Son como el periódico del pueblo, siempre le conceden un lugar al mañana:
—Ayer se casó Juana.
—¿Cómo va a ser?
—Sí. Juana fue con sus amigas al baile. Yo las vi pasar en la noche: eran cuatro las que iban, pero en la madrugada pasaron tres. Las cuentas estaban malas, faltaba Juana.
— ¿Se casó con un forastero o con uno del pueblo?
— Por ahí se dice que fue con uno del pueblo.
—Mañana ya sabremos.
Hay instantes en que las anécdotas reposan y un mutismo las invade, y es cuando darle “manducazos” a la ropa resulta para las lavanderas una especie de terapia si recuerdan una voz, pensamiento o canción que las atormente o incomode. Cada prenda de vestir que “manduquean” —apalean— simboliza lo que se olvida por un rato o lo que se quiere dejar atrás por un tiempo indefinido. El manduco —pieza de madera—, además de ser clave para despercudir las vestiduras, viene siendo como un mantra.
“Cuando me quedo en silencio es porque se me viene a la mente hacerles el desayuno a los niños que se van para el colegio y dejar la casa ordenada para irme luego al colegio a vender agua”, comenta Iris.
“Pienso en conseguir el pescado y el arroz”, manifiesta Melva Medina, mujer de 54 años que tiene los brazos tonificados por la fuerza con que emplea el manduco.
Las lavanderas detienen la faena por un rato al divisar que los pescadores se acercan a la orilla para preguntarles si la pesca estuvo buena o mala.

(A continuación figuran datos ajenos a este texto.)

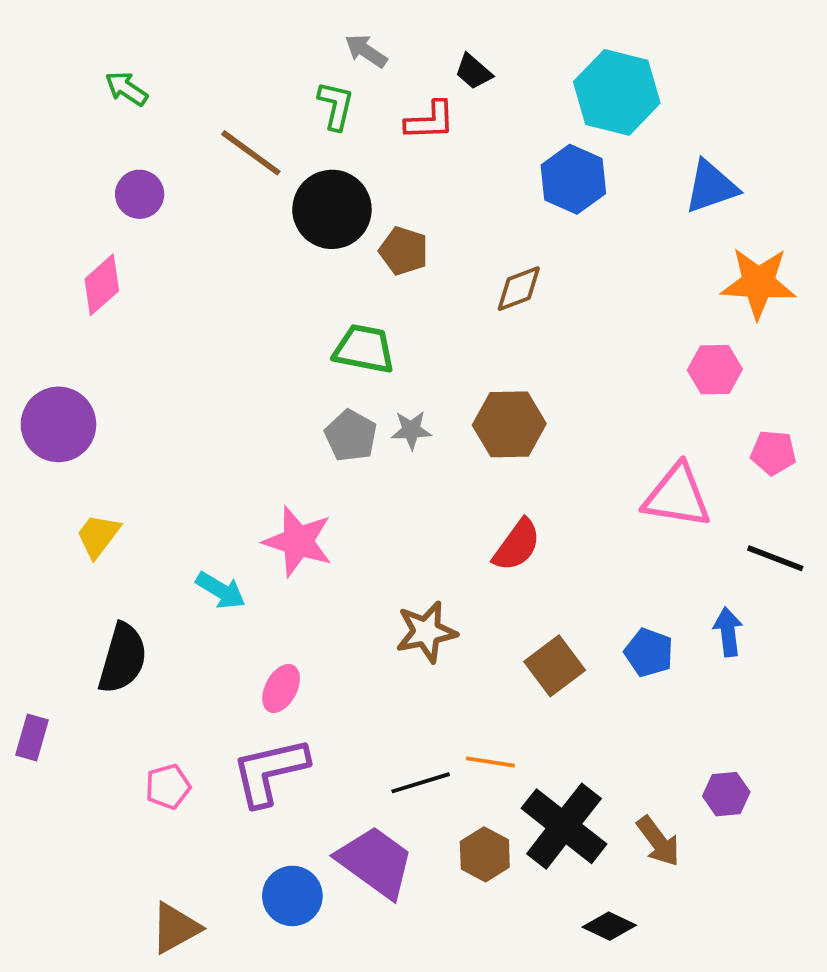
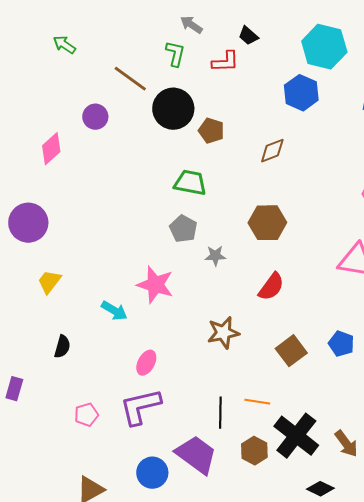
purple circle: (140, 194) -> (95, 117), moved
gray star: (411, 430) -> (215, 256), moved
black semicircle: (123, 658) -> (62, 347), size x0.6
black line: (421, 783) -> (220, 413), turned -72

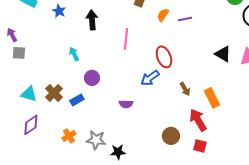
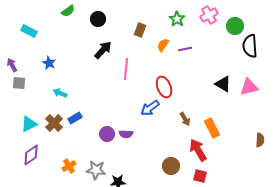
blue star: (59, 11) -> (49, 63), moved
black arrow: (92, 20) -> (103, 50), moved, turned 48
cyan arrow: (74, 54) -> (60, 93), moved, turned -40
purple circle: (92, 78) -> (107, 134), moved
cyan triangle: (29, 94) -> (29, 124), turned -42
blue rectangle: (77, 100) -> (75, 118), moved

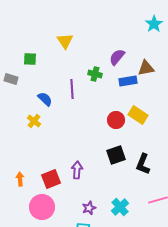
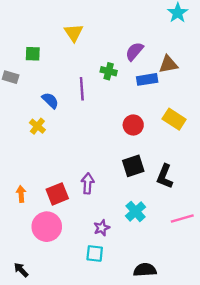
yellow rectangle: (138, 115) -> (174, 119), moved
cyan cross: (120, 207) -> (136, 211), moved

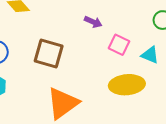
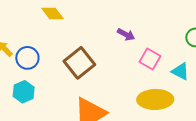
brown square: (49, 53) -> (79, 63), turned 32

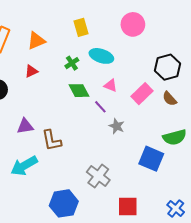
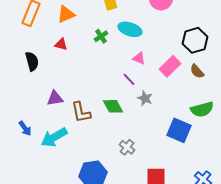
red triangle: (31, 71) -> (61, 44), turned 40
green diamond: (79, 91) -> (113, 106), moved
gray cross: (98, 176) -> (127, 147), size x0.7

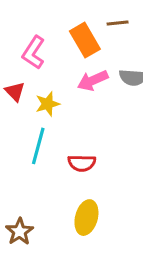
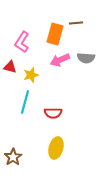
orange rectangle: (85, 40) -> (55, 34), turned 45
red triangle: (15, 91) -> (10, 67), turned -32

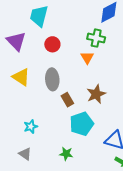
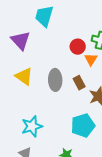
red circle: (52, 44) -> (78, 47), moved
brown rectangle: (67, 100) -> (79, 83), moved
cyan star: (31, 127) -> (32, 126), size x1.5

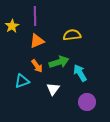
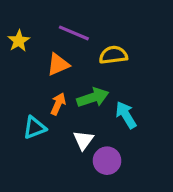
purple line: (35, 16) -> (74, 33), moved, turned -66
orange arrow: (37, 66) -> (58, 104), turned -120
purple circle: (87, 102) -> (107, 161), moved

Rodean a un pescador veterano al que llaman ‘Juve’ y le lanzan una pregunta:
—Ajá, ¿cómo le fue hoy?
—Vine contento.
Aunque, cuando la jornada estuvo pésima, los pescadores responden a dicha pregunta con dos palabras: “trajimos cansancio”.
La ciénaga de Zapayán es un punto de encuentro para ponerse al día, un escenario construido donde se mira y narra el diario vivir y confluyen todos en paz: los que van a buscar agua para llevarla a casa, los niños que juegan, las garzas vigilantes que se posan en la punta de las canoas, los valerosos pescadores y las lavanderas pujantes.
Día tras días, ante la falta de un sistema de acueducto, hacen de este arduo oficio una tradición de más de 100 años que se alimenta de las historias paridas por la cotidianidad.
Mientras se acomoda su ponchera llena de ropa limpia sobre la cabeza, ya lista para irse a casa, Iris Fontalvo alza su voz y suelta una frase: “Ni si me regalan una lavadora dejaré de venir a la ciénaga”.
Nos es lavar por lavar, es también contarse historias en el agua, historias que no se borran del cuerpo ni de la memoria colectiva.